Exercise —
Show all lines from the listing below that contain "electrónico".

------

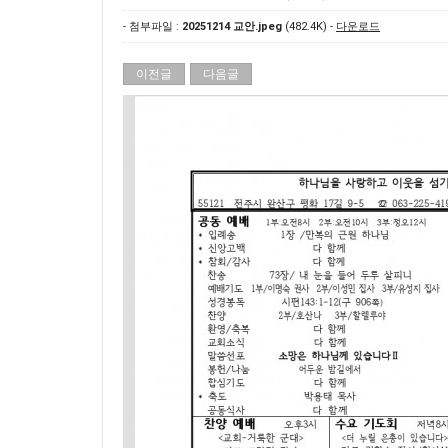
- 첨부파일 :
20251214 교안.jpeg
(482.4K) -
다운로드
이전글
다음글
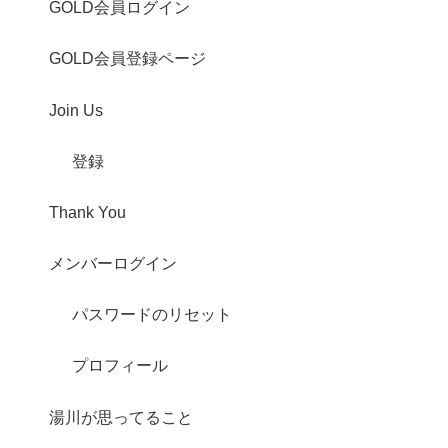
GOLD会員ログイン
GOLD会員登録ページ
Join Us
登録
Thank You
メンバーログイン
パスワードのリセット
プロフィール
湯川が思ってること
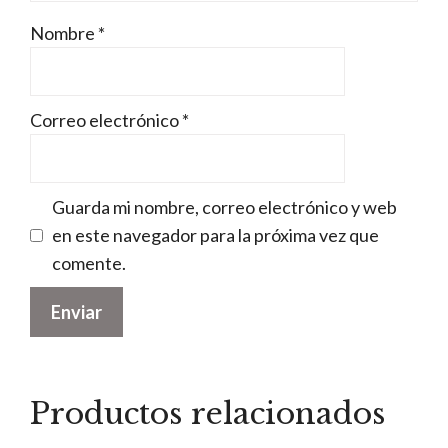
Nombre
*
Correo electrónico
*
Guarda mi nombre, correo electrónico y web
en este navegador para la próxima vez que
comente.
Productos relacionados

------

Your response —
Correo electrónico
Guarda mi nombre, correo electrónico y web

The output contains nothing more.